Since then, it has been extending its dealer network base in sub-Saharan Africa, enabling it to become the country’s top truck exporter, boasting a 26.8% market share at the end of August.
UD Trucks Southern Africa has entered the picture with more than 50 dealers and service agents in Southern Africa. It has dealers in Angola, Botswana, Lesotho, Madagascar, Malawi, Mauritius, Mozambique, Namibia, Seychelles, Swaziland, Zambia and Zimbabwe. Three new dealerships are set to open in Lagos (Nigeria), Durban and Lichtenburg. The current service dealer in Bethlehem will upgrade to become a full dealership, and two new service branches are opening in Lephalale and Musina. In addition, the UD Trucks East London dealership will soon move into upgraded facilities.
“As we are actively developing and strengthening our footprint across the region, we believe the quality of our dealerships and the levels of sustainable support are vital to our success,” said Richards. “We aim to, in effect, mirror the activities and services we provide to local South African dealerships, to efficiently support our dealers and customers in sub-Saharan Africa”.
The challenge to increase its market share in sub-Saharan Africa is a major one and one that faces every truck assembler in SA and may be bigger than anticipated. As Richards and Schulz spoke, the Financial Times in London and FleetOwner in the USA carried major stories on their websites of the findings of a study by AlixPartners LLP, a respected international research and consultancy group.
The stories stated that Chinese manufacturers were selling trucks into Asia and Africa at prices half the price of American trucks. It warned that OEMs and their suppliers should focus “like never before on whatever is necessary to customise low-cost [truck] products for emerging markets like Africa.”

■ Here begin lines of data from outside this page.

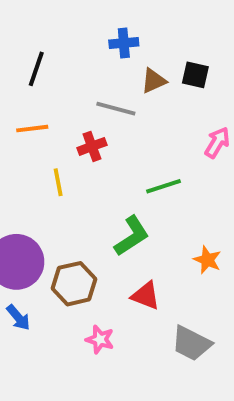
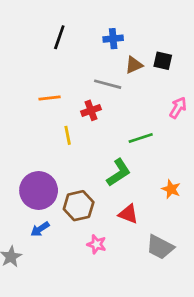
black line: (36, 69) -> (59, 37), moved
blue arrow: (18, 318) -> (40, 229), turned 96

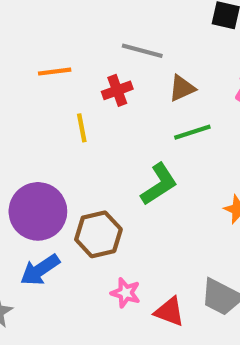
brown triangle: (134, 65) -> (182, 88), moved
red triangle: (128, 214) -> (169, 312), moved
blue arrow: (40, 229) -> (40, 270), size x1.4

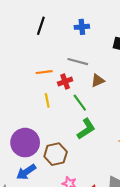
orange line: (55, 72) -> (44, 72), moved
green line: (192, 132) -> (80, 103), moved, turned 72

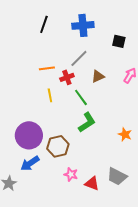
blue cross: (82, 27) -> (83, 25), size x1.5
gray line: (78, 62) -> (79, 58), turned -60

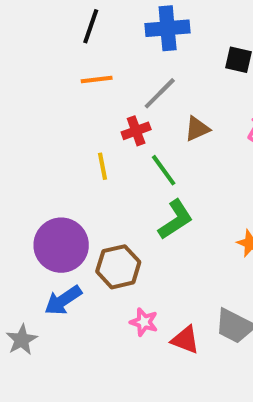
orange line: (47, 68) -> (97, 80), moved

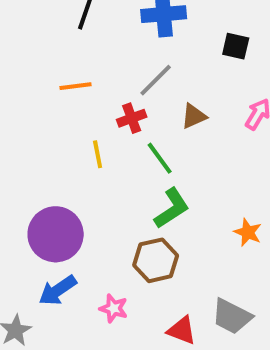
orange line: (97, 80) -> (76, 86), moved
brown hexagon: (118, 267) -> (156, 260), moved
pink star: (144, 322) -> (114, 308), moved

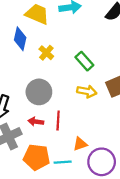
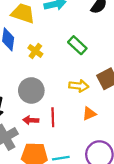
green rectangle: (84, 61) -> (77, 45), moved
orange triangle: (80, 144) -> (89, 114), moved

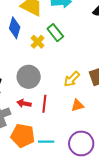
green rectangle: (77, 45) -> (55, 33), moved
yellow arrow: (79, 86) -> (72, 79), turned 120

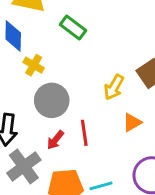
yellow cross: (38, 42) -> (34, 65), moved
red arrow: (24, 103) -> (55, 140), turned -48

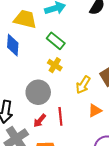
yellow cross: (34, 65) -> (55, 65), moved

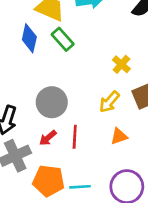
green rectangle: (56, 41) -> (63, 39), moved
yellow cross: (55, 65) -> (121, 64), moved

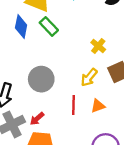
red line: (75, 137) -> (74, 105), moved
red arrow: (48, 138) -> (37, 119), moved

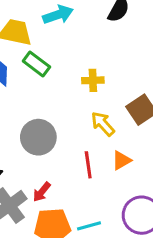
yellow cross: (98, 46) -> (93, 80), moved, turned -32
yellow arrow: (89, 77) -> (103, 124), turned 108

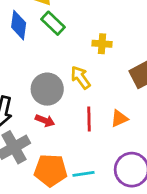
yellow arrow: (103, 124) -> (80, 78), moved
red arrow: (42, 192) -> (45, 121), moved, turned -114

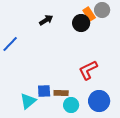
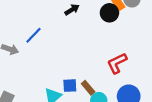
brown rectangle: (61, 93) -> (88, 88), turned 48

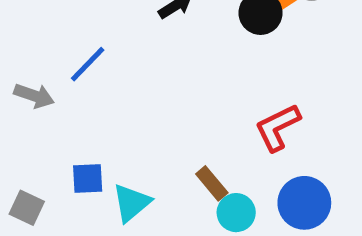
blue square: (70, 86) -> (88, 178), moved

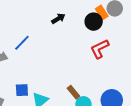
red L-shape: (278, 127) -> (100, 49), moved

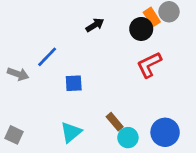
blue square: (22, 90) -> (74, 83), moved

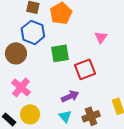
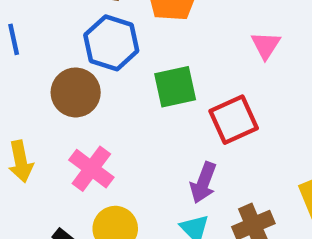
purple arrow: (70, 96) -> (203, 183), turned 138

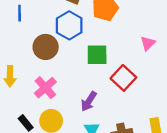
red square: (234, 120) -> (123, 78), turned -35
purple arrow: (203, 183) -> (89, 101), moved

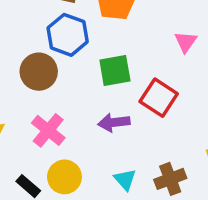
purple arrow: (89, 101) -> (114, 123), moved, turned 60

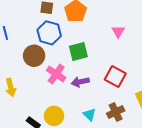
red square: (159, 98) -> (115, 77), moved
pink cross: (48, 130) -> (56, 74), moved

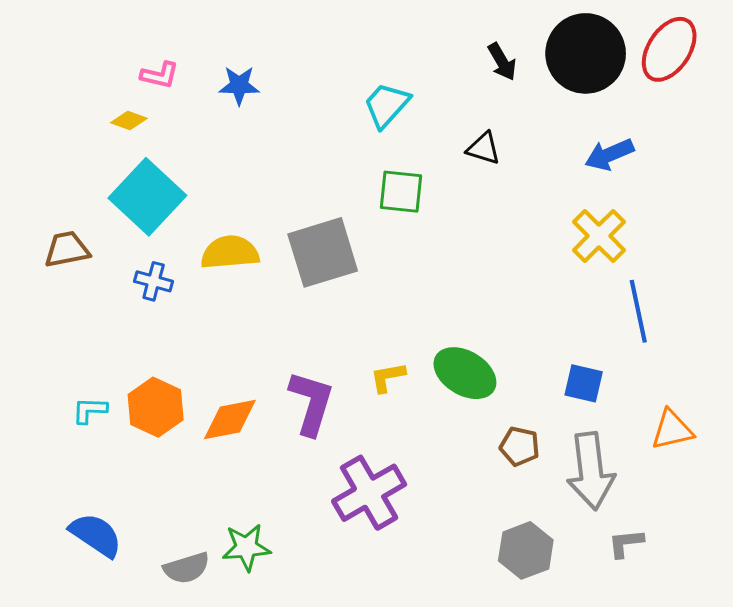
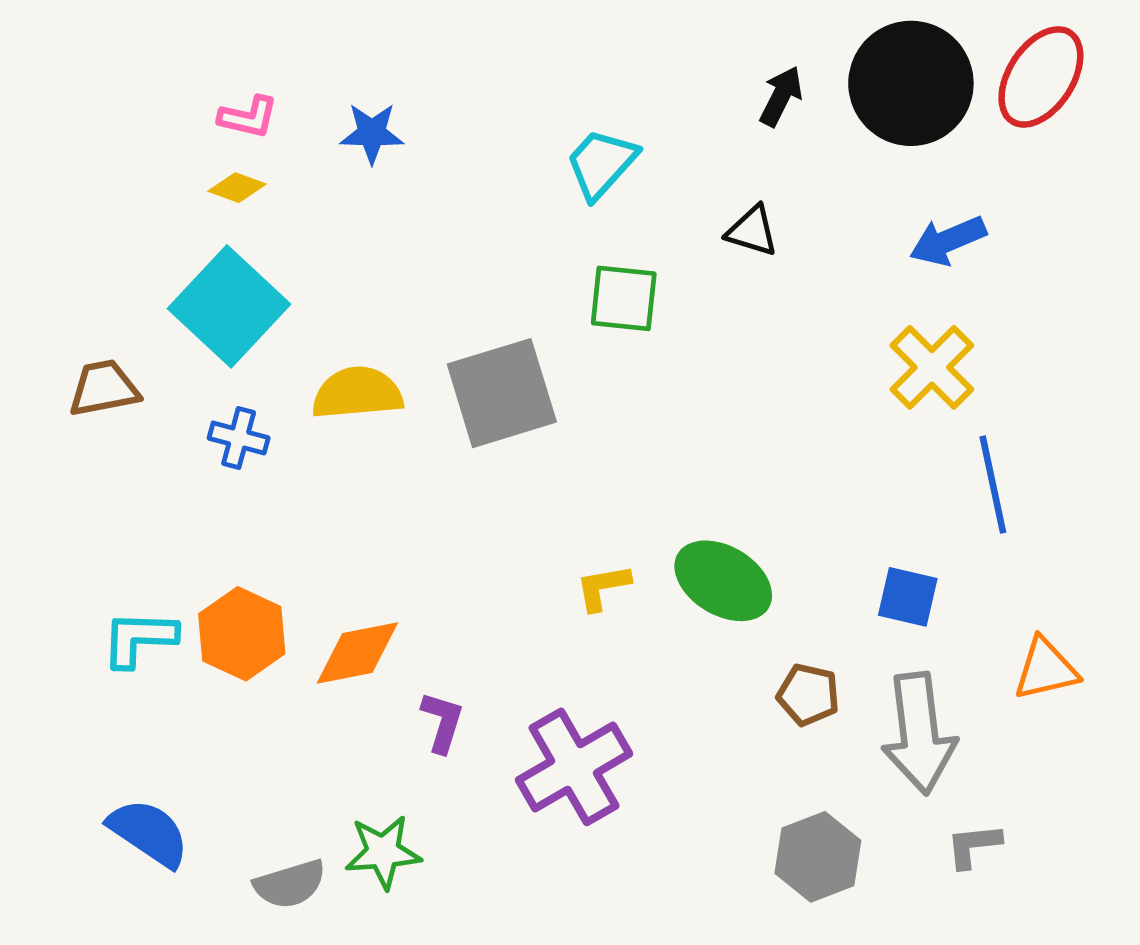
black arrow: (502, 62) -> (781, 96), turned -123
yellow diamond: (129, 120) -> (237, 188), moved
purple L-shape: (311, 403) -> (442, 722), moved, size x0.6
cyan L-shape: (90, 410) -> (139, 639), size x1.4

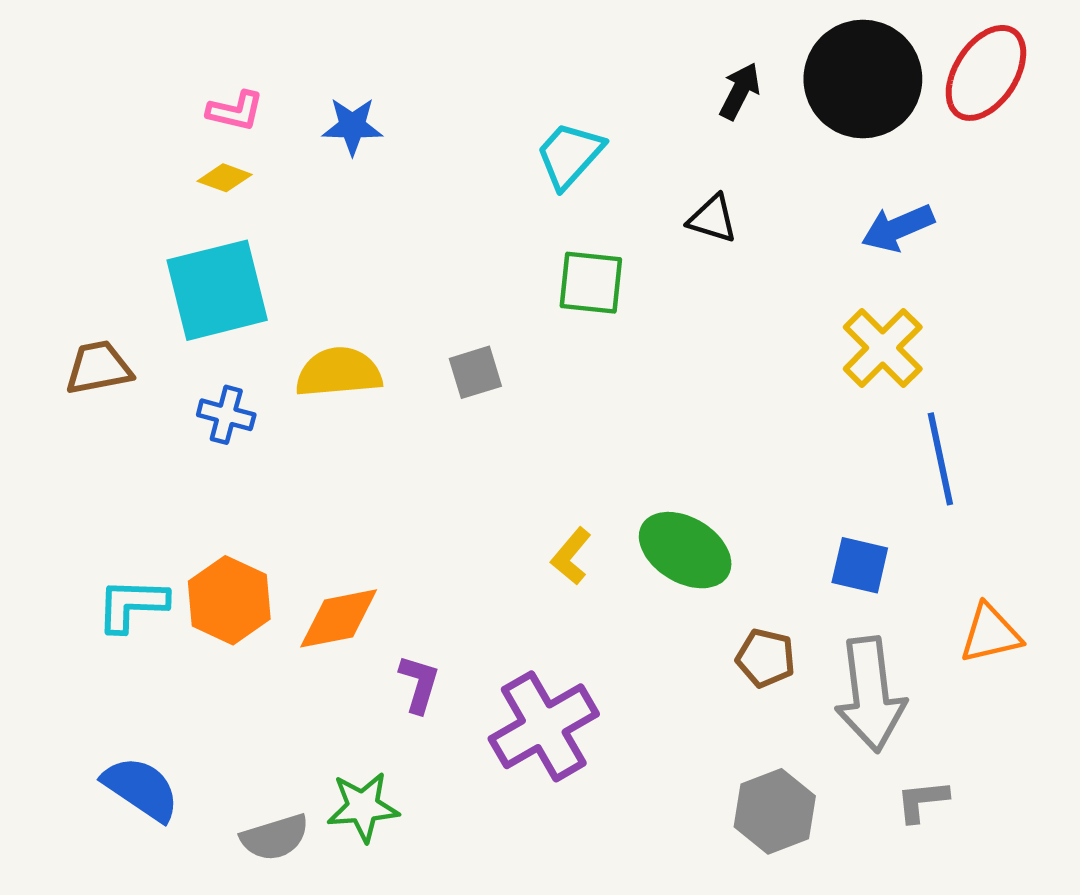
cyan square: (229, 306) -> (217, 290), turned 33
gray square: (502, 393) -> (475, 372), size x0.5
yellow L-shape: (603, 587) -> (571, 556), turned -40

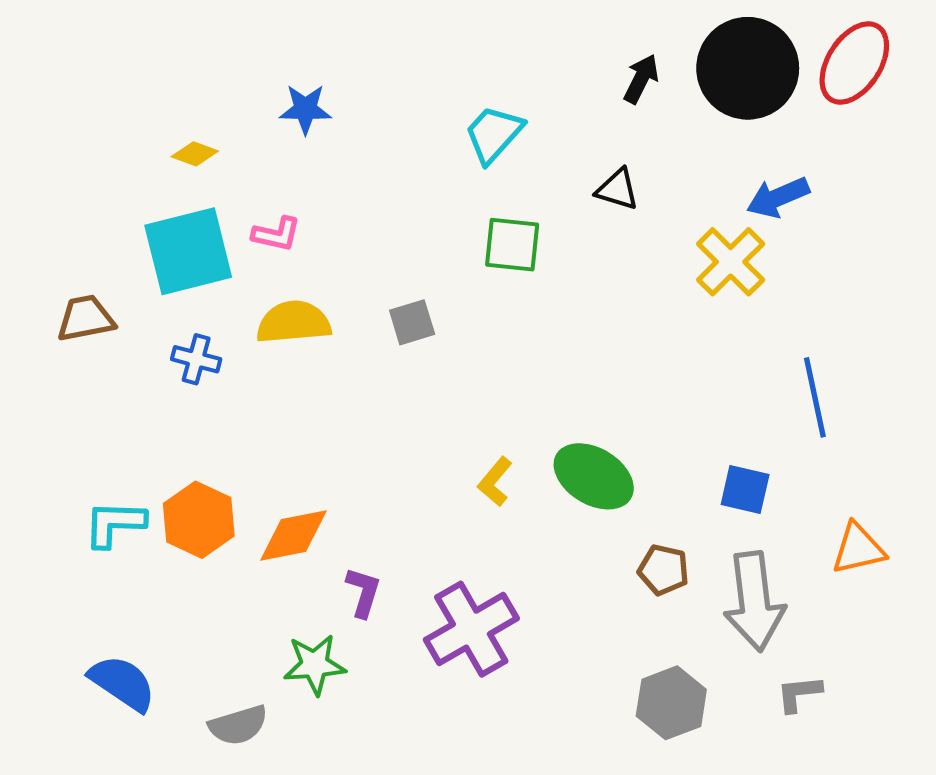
pink L-shape: (235, 111) -> (276, 234), moved
yellow cross: (883, 348) -> (731, 262), moved
green star: (363, 807) -> (315, 665), moved

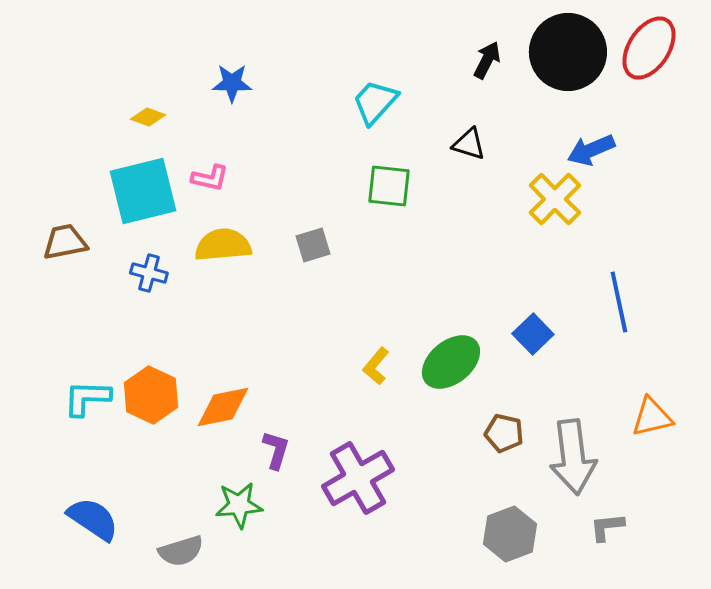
green ellipse: (594, 476) -> (451, 362), turned -70
blue square: (745, 490) -> (533, 334), moved, turned 33

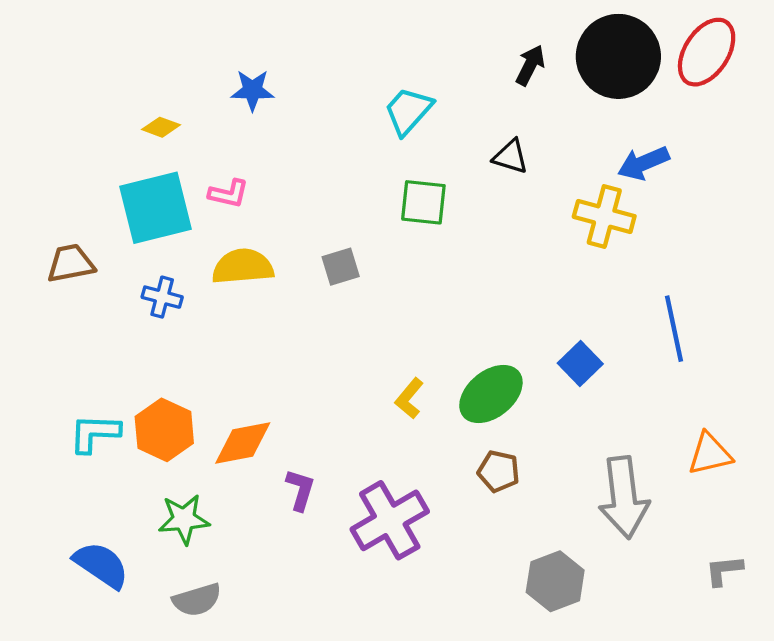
yellow cross: (555, 199) -> (604, 217), turned -30
brown pentagon: (504, 433) -> (499, 471), moved
green star: (239, 505) -> (184, 519), moved
gray L-shape: (607, 527) -> (724, 570), moved

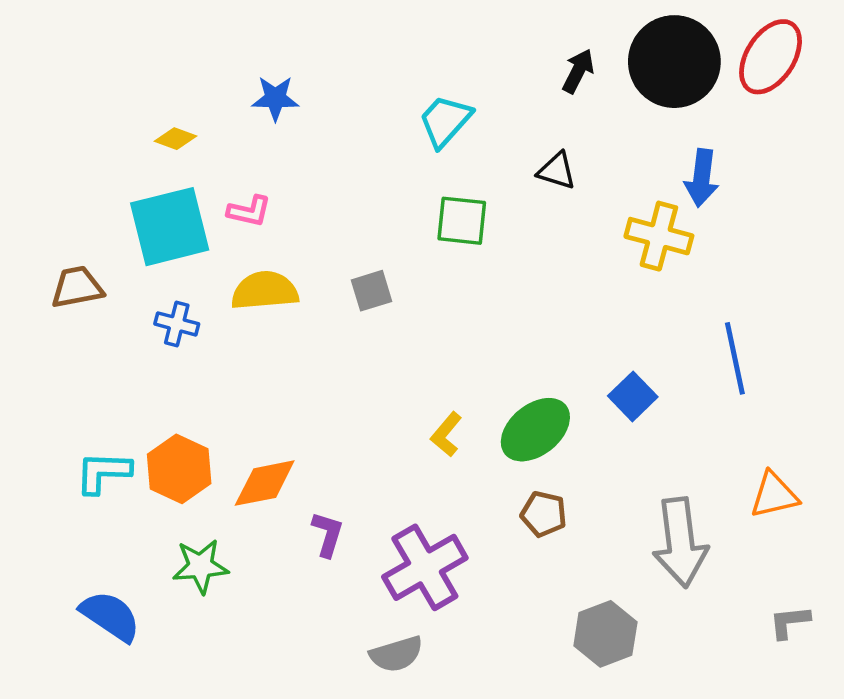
blue arrow: (643, 163) -> (702, 178), turned -60
gray semicircle: (197, 600) -> (396, 654), moved

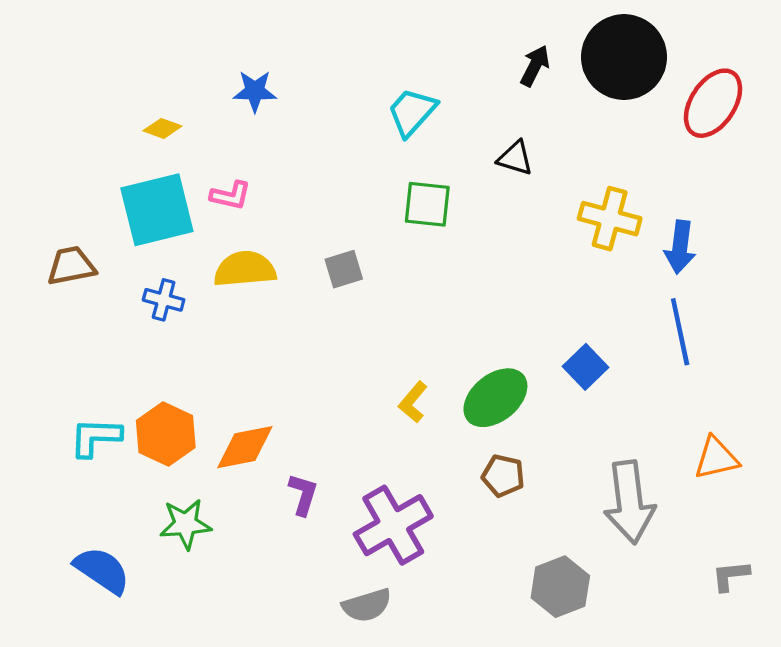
red ellipse: (771, 57) -> (713, 103), moved
blue arrow: (702, 178) -> (680, 247), moved

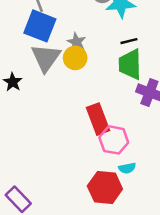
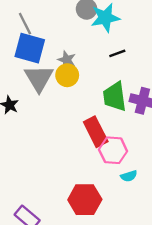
green trapezoid: (130, 64) -> (115, 97), moved
red hexagon: (105, 188) -> (85, 200), moved

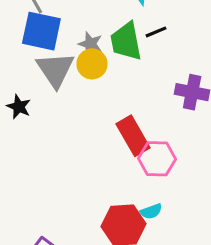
green trapezoid: (115, 97) -> (126, 41), moved
cyan semicircle: (129, 176) -> (151, 211), moved

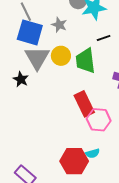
green trapezoid: (126, 41) -> (85, 61), moved
gray star: (90, 44) -> (59, 25), moved
black star: (19, 107) -> (21, 79), moved

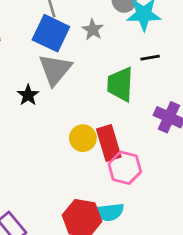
yellow circle: (61, 56) -> (83, 138), moved
cyan semicircle: (93, 153) -> (109, 212), size x1.5

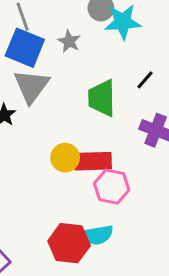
black line: (150, 58) -> (145, 80), moved, turned -36
red rectangle: (109, 143) -> (93, 161), turned -72

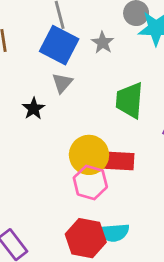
gray triangle: (31, 86) -> (62, 83), size x0.6
yellow circle: (65, 158) -> (89, 155), size x1.4
pink hexagon: (112, 187) -> (90, 182), moved

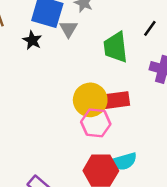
gray triangle: (62, 83) -> (68, 29), moved
black star: (34, 109) -> (32, 40), moved

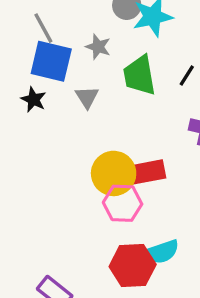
gray triangle: (68, 29) -> (87, 97), moved
green trapezoid: (116, 47) -> (139, 75), moved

“The alternative is to cede half of the global market and, thereby, perhaps a company’s long-term future,” Francesco Barosi, managing director and head of the firm’s commercial vehicle practice, was reported as saying.
In fact, it warned that North American OEMs were being “outflanked” both by emerging-market-based OEMs – now accounting for two- thirds of global commercial-truck production – and by European competitors that gained “first-mover” advantage vis-à-vis partnerships with low-cost indigenous companies.
Richards and Schulz are well aware of these Chinese and Indian challenges.
“One of our initial challenges will be to introduce and develop the appropriate models for each market as we are now responsible to both left-hand and right-hand drive markets,” said Richards. “Most of the SADC countries have similar product requirements to that of South Africa, but the balance of the countries has very unique markets so we are currently busy with intense research and product development projects in these territories.”
Schulz told FOCUS that there would always be a demand for hi-tech and environmentally friendly vehicles, but that the dumping of used vehicles by European second-hand dealers had given the vehicles a bad name.
Both he and Richards also dwelt on other difficulties facing them, such as a lack of market information and statistics for many of the countries they were targeting and the various fuel qualities.
However, the dumping might soon be a thing of the past as governments across the region are contemplating the introduction of vehicle scrapping laws.
The main weapon in UD Trucks’ arsenal is its product range, which will double to 40 models and variants if not more to meet market requirements up north.
It will be interesting to see how they will address the price issue AlixPartners has warned about. Could it be a case of Richards having his truck and eating it?